Lately, however, Congress has shown less respect for the distinction between rights accorded to citizens and non-citizens. Last month, Congress passed the 2012 National Defense Authorization Act (NDAA). The debates over its passage reflected a concerted effort to make American citizens as well as foreigners subject to indefinite military detention.

Ultimately, citizens supposedly remain exempt from the new law, but even so, it was a close call and a signal about where we may be headed. As a recent Congressional Research Service report on the NDAA explained, it is “not intended to affect any existing authorities relating to the detention of U.S. citizens or lawful resident aliens, or any other persons captured or arrested in the United States.”

Still, there remain many fears and much confusion about what protections are retained by U.S. citizens under the Act. Nor did President Obama’s signing statement, asserting that he would “not authorize the indefinite military detention without trial of American citizens,” assuage those fears and confusions. If American citizens were indeed protected from indefinite detention under the new legislation, why was such a signing statement necessary?

There is yet another place where the law seems to have plunged into legal limbo without in any way abridging U.S. actions: the high seas.

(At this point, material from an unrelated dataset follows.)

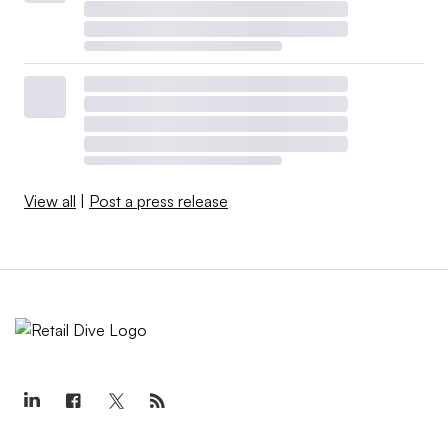
View all
|
Post a press release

Earlier this year, the Obama administration announced that it was detaining 15 pirates captured off the coast of Somalia — and that they were being held without reference to any legal status whatsoever. According to New York Times reporter C.J. Chivers, “where interdiction ends, an enduring problem begins: what to do with the pirates that foreign ships detain?”

According to the State Department, the pirates will be tried. But where? In the words of Vice-Admiral Mark I. Fox, “We lack a practical and reliable legal finish.” In other words, the U.S. has not yet found a country under whose law it can try them. In the meantime, according to the latest reports, the U.S. Navy continues to confine them. Think of this, conceptually speaking, as a floating Guantanamo intended to hold for-profit enemies.

3. Ever More Secrecy (Ever Less Transparency)

“Necessary” secrecy has been the fallback explanation for much of the information that has been withheld from public scrutiny since 9/11. The military commissions at Guantanamo will proceed, for instance, in part on the claim that, if the accused, many of whom have already been held for a decade, were to be tried in federal court, too much would be revealed that could somehow compromise the country’s security.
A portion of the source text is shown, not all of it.